Fortunately I discovered docker so I did not need to reinvent the wheel. Docker allows you to create extremely light wieght processes, each one running in its own customized linux environment. So your server could be running linux 14.04 but inside your docker container you could be running the latest version of redhat. It is best to check out the docker website to see what all of the fuss is. With Docker it is extremely simple to customize new virtual machines and the processes inside them run with no extra overhead.
What is rpyc python ?
Rpyc solves the problem on how to access python objects transparently inside a running docker container. The docker container is a running virtual machine, rpyc acts as a bridge to get around the isolation problem.
Rpyc is a remote procedure call library similar to pyro or twisted spread. All three libraries allow you to perform rpc calls on python objects, and all three libraries are great libraries. Rpyc is designed for controlling machines which you own, and it is symetric. Which twisted spread and pyro are more designed for a client to server type model. In these two libraries it is assumed that you do not control the client, and possibly the client might be hostile.

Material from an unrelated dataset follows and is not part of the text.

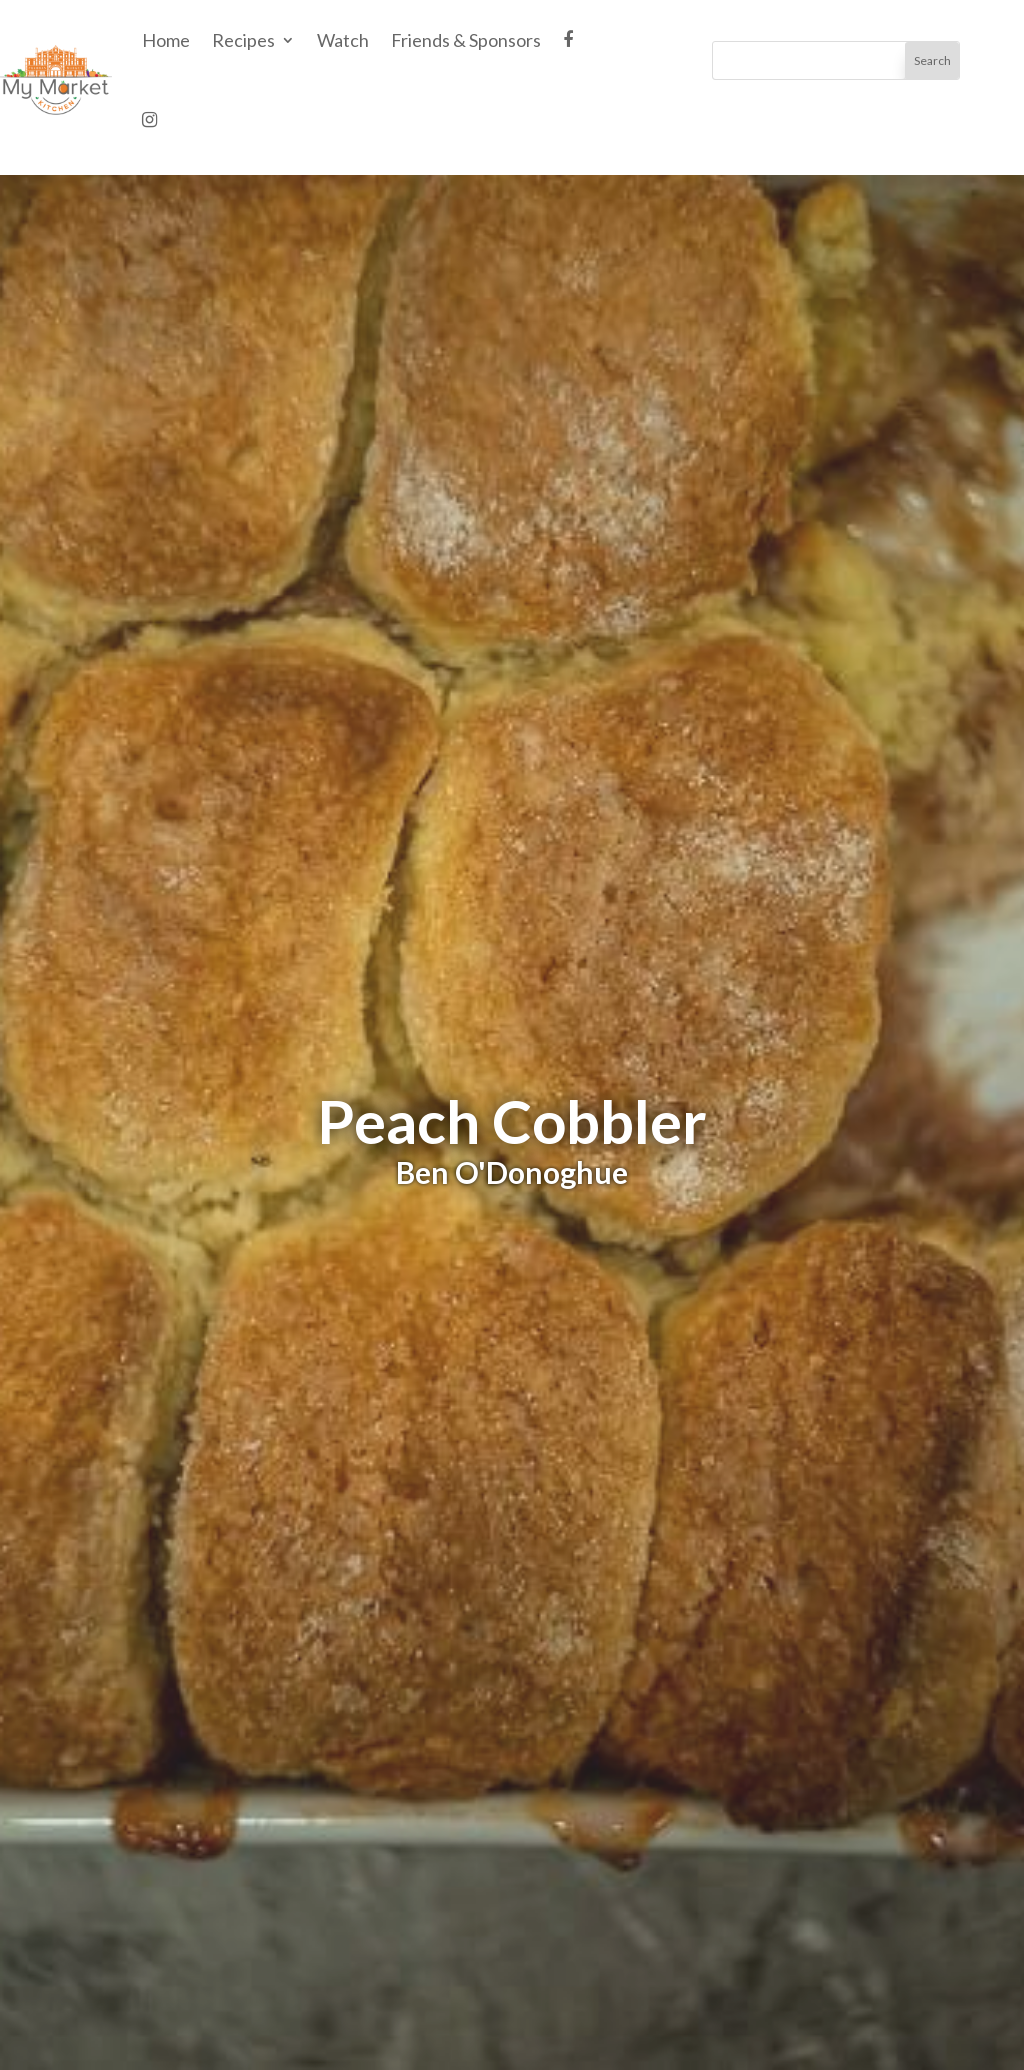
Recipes (243, 40)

Rpyc when running in classic mode makes the remote object appear as if it is locally on your machine. If you are unfamiliar with rpyc and classic mode read Introduction to Classic RPyC. With the remote object you can do things like monkey patching, if the object crashes you can get a remote traceback or even enter into a remote debugging session. This makes development a lot easier.
Rpyc also comes with other utilities like the ability to upload or download files to your remote machine.
Rpycdocker is a python library which runs an rpyc server inside a docker container. There are instructions on how to setup and use rpycdocker and rudimentary api documentation here which I am still working on Rpyc_docker and there is a github repository.
Rpyc_docker works well with the page object design pattern of testing and craping websites. For development purposes it is best to design with the browser visible and not running in a container. Later you can run multiple headless browsers each in its own docker container isolated and seperated.